Rebekah Brooks, the former top executive of Rupert Murdoch's British business, was released on bail after being questioned for 12 hours by the London police probing a widening phone hacking and bribery scandal.
Brooks was bailed out in the early hours of the day after being arrested yesterday in connection with allegations of phone hacking and corruption at the now defunct News of the World newspaper of which she was once the editor.
The 43-year-old's arrest suggested the investigation could be closing in on Murdoch's inner circle.
Brooks, who has been close to British Prime Ministers Tony Blair, Gordon Brown and David Cameron, was scheduled to appear before the Culture, Media and Sport Committee of the House of Commons but it now seems unlikely that she will be able to give evidence to the select committee tomorrow, the Daily Mail said.
Her spokesperson said her arrest would make her planned appearance alongside Rupert and James Murdoch at the Commons tomorrow 'pretty tricky'.
However, James is sure to face tough questions tomorrow over allegations he paid 'hush money' to alleged victims of phone hacking.
News International CEO Brooks, regarded by Rupert Murdoch as a 'fifth daughter', resigned from her position on Friday after growing pressure over allegations regarding unethical practices adopted at NOTW like hacking into the phones of politicians, celebrities and dead soldiers and paying bribes to policemen for obtaining crucial information.

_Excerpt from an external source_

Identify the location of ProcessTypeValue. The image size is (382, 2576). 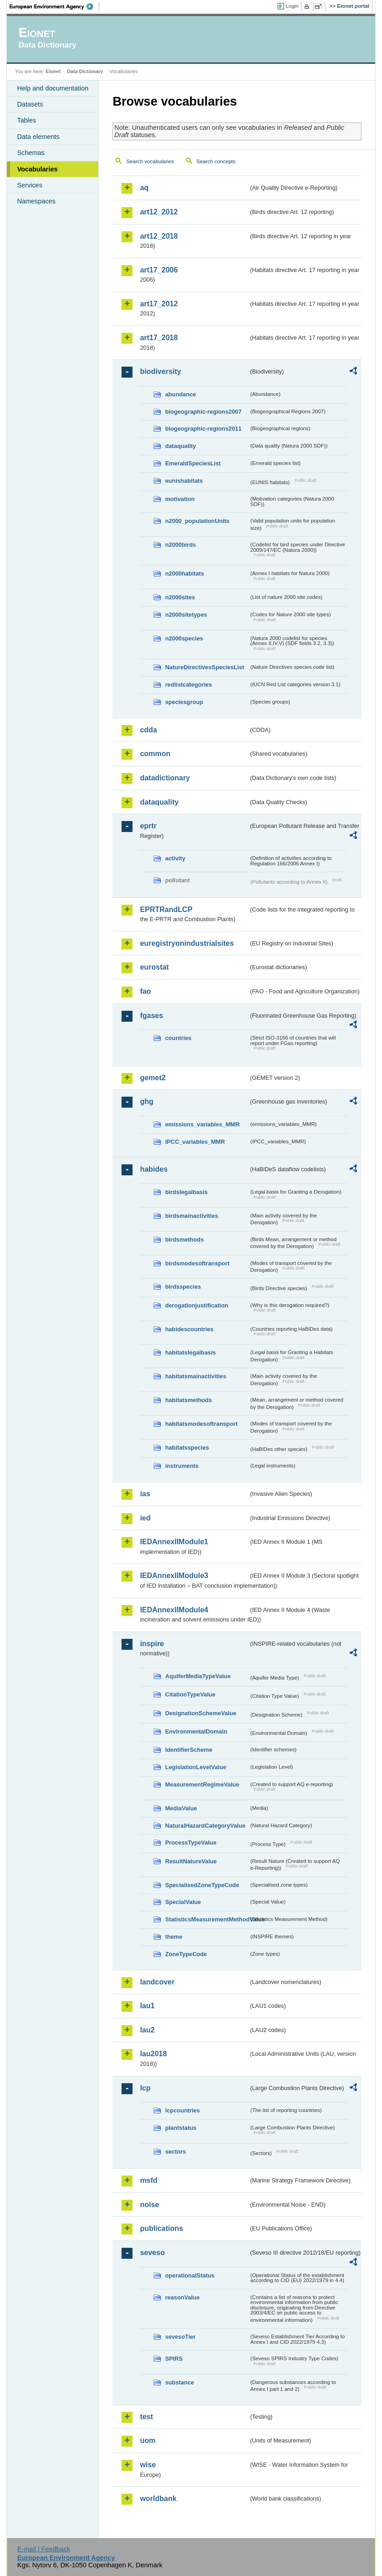
(190, 1842).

It was during Brooks' time as editor of the paper that the phone of murdered teenage girl Milly Dowler was also hacked.
She was arrested by appointment yesterday, and she said she was "very surprised" to learn that she was being arrested.
Her spokesperson David Wilson said she had been bailed until late October.
Many questioned the timing of her arrest that came just two days before her scheduled appearance before a committee.
Mark Lewis, lawyer for the Dowler family, said the timing of the arrest "stinks".
"To be arrested two days before a committee at which she was going to be at one time the only person from News Corp giving evidence looks deliberate," he was quoted as saying by the Daily Mail.
Liberal Democrat MP Adrian Sanders, a member of the committee due to question Brooks and the Murdochs, said: "A lot of people are going to think this is very, very odd. If this is designed to take the spotlight off the police at the same time as giving a shield to Rebekah Brooks, that's a very serious matter indeed".
In dramatic developments, Britain's police chief Paul Stephenson also resigned over his links to a News of the World executive arrested in the case.